Ce qui s'est produit, c'est que l'homme et la femme ont besoin pour la société et pour la descendance d'un lien inamovible, mais que le caractère inamovible de ce lien exclut la grande passion amoureuse et ses grandes eaux, sa fascination pour les ténèbres et la mort, comme pour le Soleil invaincu, au moins dans la durée, car la grande passion n'est pas la paix, mais la guerre, la conjuration des opposés par le conflit, l'intégration par l'exaltation des sexes . Une histoire d'amour, un roman d'amour, comme ils naissent dans la matière de Bretagne, naissent analogiquement à la chanson de geste, au roman de quête et de combat . Dans le rituel de la passion se joue une exaltation verticale, une hiérarchisation, une violence simulée qui ne peut aboutir, en ce qui concerne une famille, qu'au chaos et à la mort . Tristan et Iseult, comme le fin'amor médiéval en reconnaissait la règle, ne peuvent être des couples mariés . Bien sûr, dans la "haute" société du Spectacle qui sert de modèle à tant d'hommes d'occident, la passion peut passer par le mariage, mais cela n'est possible que parce que la fortune met en état d'apesanteur le couple quelque temps, d'apesanteur par rapport à la vie ordinaire qui est le milieu ordinaire du couple .
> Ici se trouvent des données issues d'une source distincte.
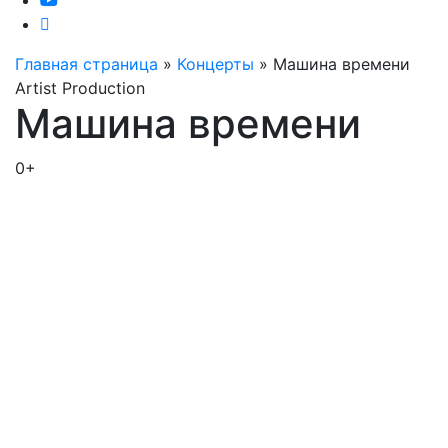
Главная страница
»
Концерты
»
Машина времени
Artist Production
Машина времени
0+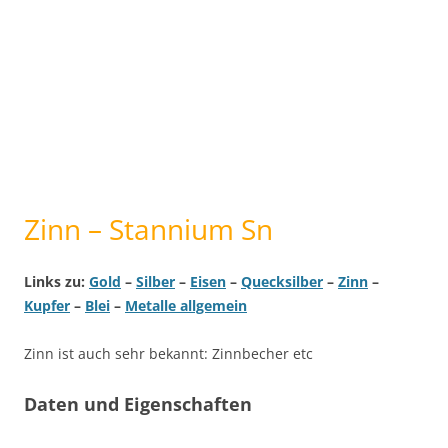
Zinn – Stannium Sn
Links zu:
Gold
–
Silber
–
Eisen
–
Quecksilber
–
Zinn
–
Kupfer
–
Blei
–
Metalle allgemein
Zinn ist auch sehr bekannt: Zinnbecher etc
Daten und Eigenschaften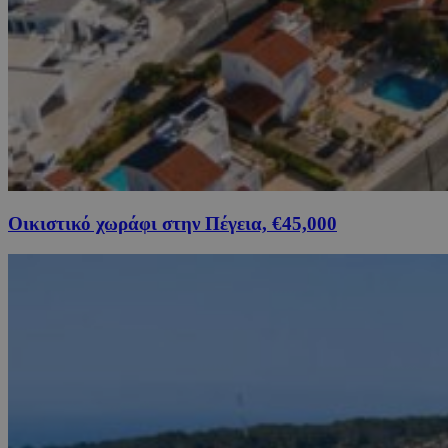
Οικιστικό χωράφι στην Πέγεια, €45,000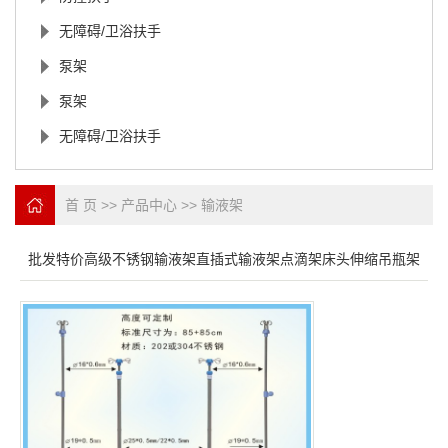
无障碍/卫浴扶手
泵架
泵架
无障碍/卫浴扶手
首 页
>>
产品中心
>>
输液架
批发特价高级不锈钢输液架直插式输液架点滴架床头伸缩吊瓶架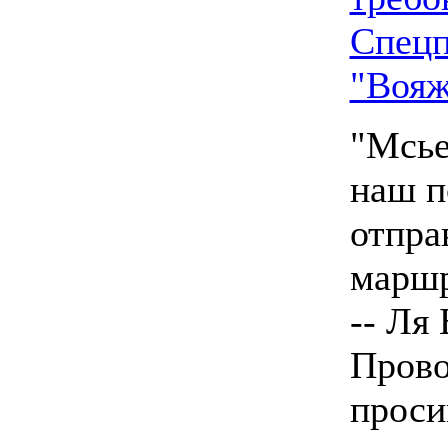
Спецп
"Вояж
"Мсье
наш п
отпра
марш
-- Ля 
Пров
проси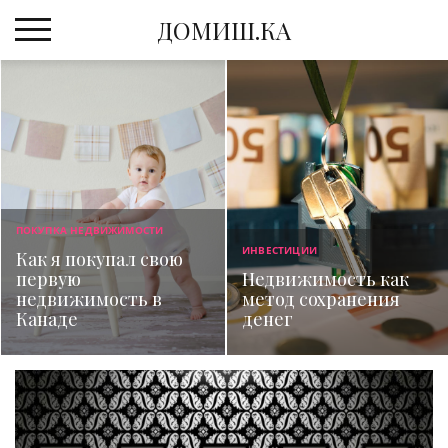
Skip
ДОМИШ.КА
to
content
ПОКУПКА НЕДВИЖИМОСТИ
ИНВЕСТИЦИИ
Как я покупал свою
первую
Недвижимость как
недвижимость в
метод сохранения
Канаде
денег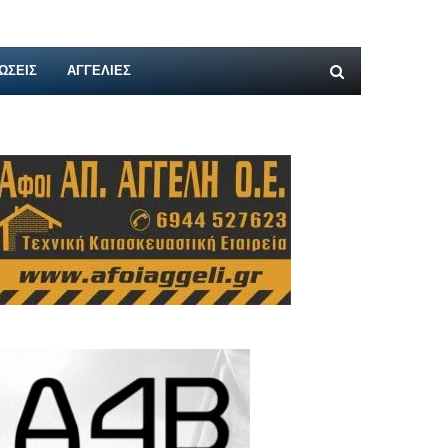
ΩΣΕΙΣ
ΑΓΓΕΛΊΕΣ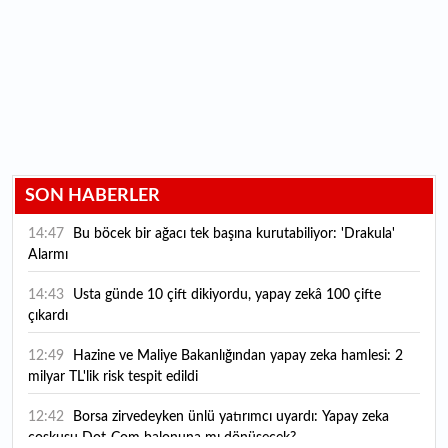
SON HABERLER
14:47
Bu böcek bir ağacı tek başına kurutabiliyor: 'Drakula'
Alarmı
14:43
Usta günde 10 çift dikiyordu, yapay zekâ 100 çifte
çıkardı
12:49
Hazine ve Maliye Bakanlığından yapay zeka hamlesi: 2
milyar TL'lik risk tespit edildi
12:42
Borsa zirvedeyken ünlü yatırımcı uyardı: Yapay zeka
coşkusu Dot-Com balonuna mı dönüşecek?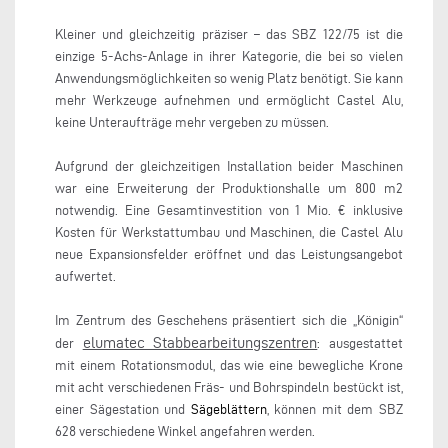
Kleiner und gleichzeitig präziser – das SBZ 122/75 ist die
einzige 5-Achs-Anlage in ihrer Kategorie, die bei so vielen
Anwendungsmöglichkeiten so wenig Platz benötigt. Sie kann
mehr Werkzeuge aufnehmen und ermöglicht Castel Alu,
keine Unteraufträge mehr vergeben zu müssen.
Aufgrund der gleichzeitigen Installation beider Maschinen
war eine Erweiterung der Produktionshalle um 800 m2
notwendig. Eine Gesamtinvestition von 1 Mio. € inklusive
Kosten für Werkstattumbau und Maschinen, die Castel Alu
neue Expansionsfelder eröffnet und das Leistungsangebot
aufwertet.
Im Zentrum des Geschehens präsentiert sich die „Königin“
elumatec Stabbearbeitungszentren
der
: ausgestattet
mit einem Rotationsmodul, das wie eine bewegliche Krone
mit acht verschiedenen Fräs- und Bohrspindeln bestückt ist,
einer Sägestation und
Sägeblättern
, können mit dem SBZ
628 verschiedene Winkel angefahren werden.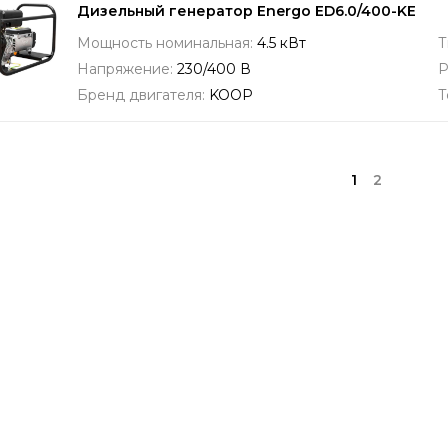
Дизельный генератор Energo ED6.0/400-KE
Мощность номинальная:
4.5 кВт
Т
Напряжение:
230/400 В
Р
Бренд двигателя:
KOOP
Т
1
2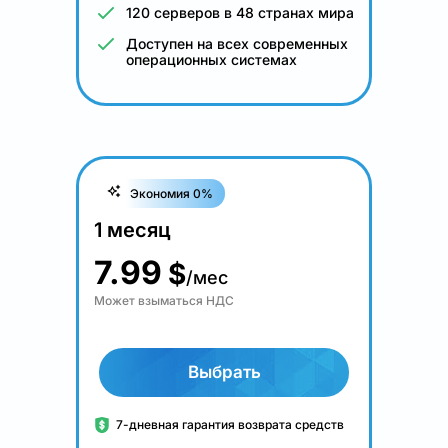
120 серверов в 48 странах мира
Доступен на всех современных
операционных системах
Экономия 0%
1 месяц
7.99
$
/мес
Может взыматься НДС
Выбрать
7-дневная гарантия возврата средств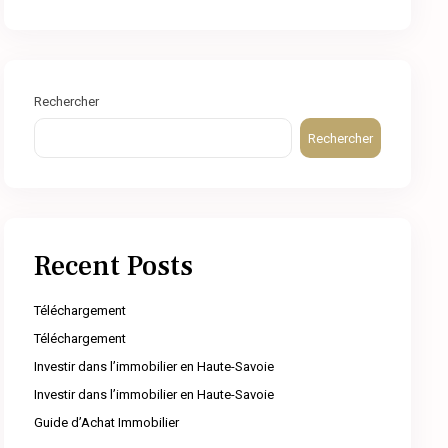
Rechercher
Rechercher
Recent Posts
Téléchargement
Téléchargement
Investir dans l’immobilier en Haute-Savoie
Investir dans l’immobilier en Haute-Savoie
Guide d’Achat Immobilier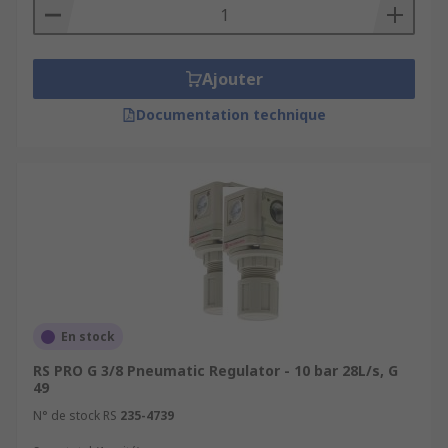
Ajouter
Documentation technique
En stock
RS PRO G 3/8 Pneumatic Regulator - 10 bar 28L/s, G
49
N° de stock RS
235-4739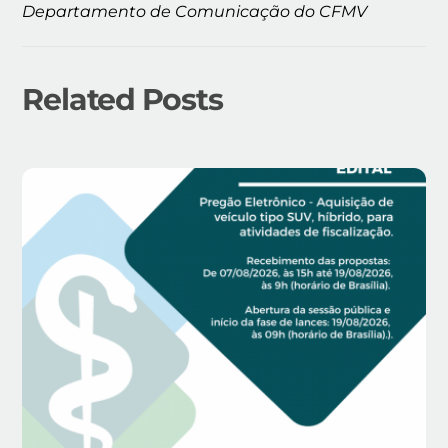
Departamento de Comunicação do CFMV
Related Posts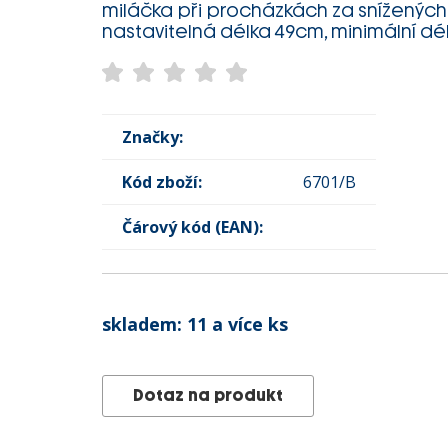
miláčka při procházkách za snížených
nastavitelná délka 49cm, minimální dé
Značky:
Kód zboží:
6701/B
Čárový kód (EAN):
skladem:
11 a více ks
Dotaz na produkt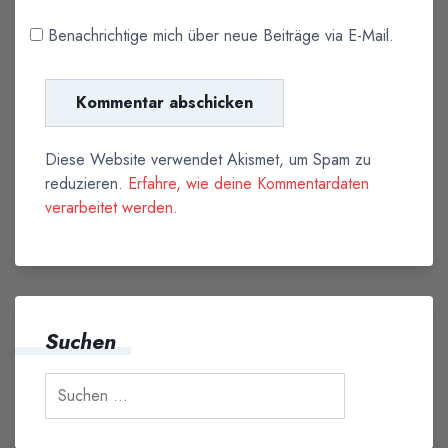
Benachrichtige mich über neue Beiträge via E-Mail.
Diese Website verwendet Akismet, um Spam zu
reduzieren.
Erfahre, wie deine Kommentardaten
verarbeitet werden.
Suchen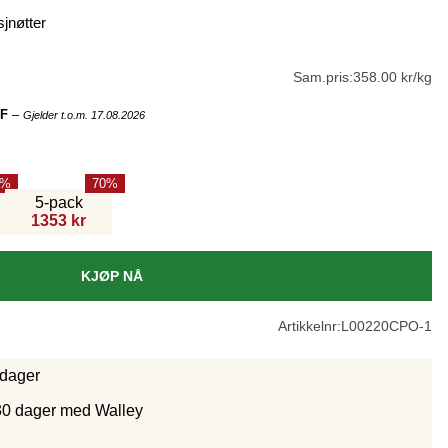
jnøtter
Sam.pris:
358.00 kr/kg
FF
–
Gjelder t.o.m. 17.08.2026
70
5-pack
1353 kr
KJØP NÅ
Artikkelnr:
L00220CPO-1
rdager
30 dager med Walley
Notre pensée occidentale, depuis la fin du moyen âge, vogue dans cette confusion très incommode, entre la pensée de la passion amoureuse, et celle des obligations bien connues et des limites du couple ordinaire . Depuis en vérité l'oubli des règles du fin'amor, alors que ces notions restaient vivantes dans les civilisations chinoises, indiennes, et même persane . Il n'y a pas déshonneur, ni volonté de briser un mariage, dans l'éclair qui parcours les esprits et les corps dans des rencontres d'étoiles . La fragilité extrême du couple est largement liée à cette illusion et à cette désillusion quasi mécanique qui accompagne la "mise en ménage" moderne . Cette illusion ne permet pas de chercher et de trouver la bonne distance, l'aération qui fait vivre le couple, comme l'air permet le feu du foyer . Cette illusion est une cause certaine de malheurs individuels et collectifs, quand le choix se situe entre le sacrifice de sa vie humaine et l'acceptation de liens vécus comme une étroite prison et l'accumulation de haine . Le couple posé en harmonie avec ce que le Yi-King est fondamentalement une institution vitale, bonne, noble, et peu d'homme sont destinés à n'y pas vivre . C'est un lieu de tendresse et d'amour, et même de réalisation . Mais c'est un lieu, en ce que tout lieu implique une totalité qui le comprend, et qu'il ne comprend pas . La puissance qui passe à travers moi, cela qui veut le vouloir ou volonté de puissance veut tous les lieux, veut la totalité .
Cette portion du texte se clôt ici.